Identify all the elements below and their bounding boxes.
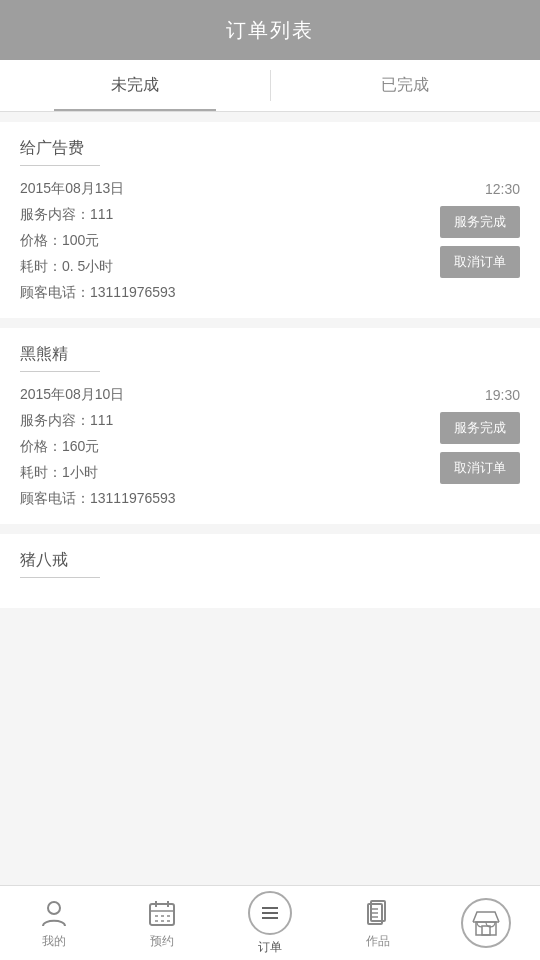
order-name-divider bbox=[20, 371, 100, 372]
tab-complete[interactable]: 已完成 bbox=[271, 60, 541, 111]
nav-item-booking[interactable]: 预约 bbox=[108, 897, 216, 950]
order-price: 价格：160元 bbox=[20, 438, 440, 456]
order-detail-row: 服务内容：111 价格：100元 耗时：0. 5小时 顾客电话：13111976… bbox=[20, 206, 520, 302]
nav-label-works: 作品 bbox=[366, 933, 390, 950]
order-duration: 耗时：1小时 bbox=[20, 464, 440, 482]
tab-incomplete[interactable]: 未完成 bbox=[0, 60, 270, 111]
nav-label-booking: 预约 bbox=[150, 933, 174, 950]
calendar-icon bbox=[146, 897, 178, 929]
order-time: 19:30 bbox=[485, 387, 520, 403]
nav-label-mine: 我的 bbox=[42, 933, 66, 950]
order-price: 价格：100元 bbox=[20, 232, 440, 250]
order-date: 2015年08月13日 bbox=[20, 180, 124, 198]
nav-label-orders: 订单 bbox=[258, 939, 282, 956]
order-card: 猪八戒 bbox=[0, 534, 540, 608]
bottom-nav: 我的 预约 订 bbox=[0, 885, 540, 960]
order-detail-row: 服务内容：111 价格：160元 耗时：1小时 顾客电话：13111976593… bbox=[20, 412, 520, 508]
order-service: 服务内容：111 bbox=[20, 412, 440, 430]
tab-bar: 未完成 已完成 bbox=[0, 60, 540, 112]
cancel-button[interactable]: 取消订单 bbox=[440, 246, 520, 278]
nav-item-store[interactable] bbox=[432, 898, 540, 948]
nav-item-mine[interactable]: 我的 bbox=[0, 897, 108, 950]
svg-rect-21 bbox=[482, 926, 490, 935]
store-icon-circle bbox=[461, 898, 511, 948]
complete-button[interactable]: 服务完成 bbox=[440, 206, 520, 238]
order-phone: 顾客电话：13111976593 bbox=[20, 490, 440, 508]
order-time: 12:30 bbox=[485, 181, 520, 197]
order-date-row: 2015年08月13日 12:30 bbox=[20, 180, 520, 198]
order-name: 黑熊精 bbox=[20, 344, 520, 365]
order-name: 给广告费 bbox=[20, 138, 520, 159]
order-date-row: 2015年08月10日 19:30 bbox=[20, 386, 520, 404]
header-title: 订单列表 bbox=[226, 17, 314, 44]
nav-item-works[interactable]: 作品 bbox=[324, 897, 432, 950]
svg-rect-1 bbox=[150, 904, 174, 925]
order-list: 给广告费 2015年08月13日 12:30 服务内容：111 价格：100元 … bbox=[0, 112, 540, 885]
order-details: 服务内容：111 价格：160元 耗时：1小时 顾客电话：13111976593 bbox=[20, 412, 440, 508]
order-date: 2015年08月10日 bbox=[20, 386, 124, 404]
order-action-buttons: 服务完成 取消订单 bbox=[440, 206, 520, 278]
header: 订单列表 bbox=[0, 0, 540, 60]
order-duration: 耗时：0. 5小时 bbox=[20, 258, 440, 276]
svg-point-0 bbox=[48, 902, 60, 914]
order-action-buttons: 服务完成 取消订单 bbox=[440, 412, 520, 484]
cancel-button[interactable]: 取消订单 bbox=[440, 452, 520, 484]
order-card: 黑熊精 2015年08月10日 19:30 服务内容：111 价格：160元 耗… bbox=[0, 328, 540, 524]
person-icon bbox=[38, 897, 70, 929]
order-details: 服务内容：111 价格：100元 耗时：0. 5小时 顾客电话：13111976… bbox=[20, 206, 440, 302]
orders-icon-circle bbox=[248, 891, 292, 935]
order-name-divider bbox=[20, 577, 100, 578]
order-card: 给广告费 2015年08月13日 12:30 服务内容：111 价格：100元 … bbox=[0, 122, 540, 318]
nav-item-orders[interactable]: 订单 bbox=[216, 891, 324, 956]
order-name-divider bbox=[20, 165, 100, 166]
order-name: 猪八戒 bbox=[20, 550, 520, 571]
works-icon bbox=[362, 897, 394, 929]
order-phone: 顾客电话：13111976593 bbox=[20, 284, 440, 302]
order-service: 服务内容：111 bbox=[20, 206, 440, 224]
complete-button[interactable]: 服务完成 bbox=[440, 412, 520, 444]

====

Go through the material above line by line and state how many lines contain "action". Give only the number.

2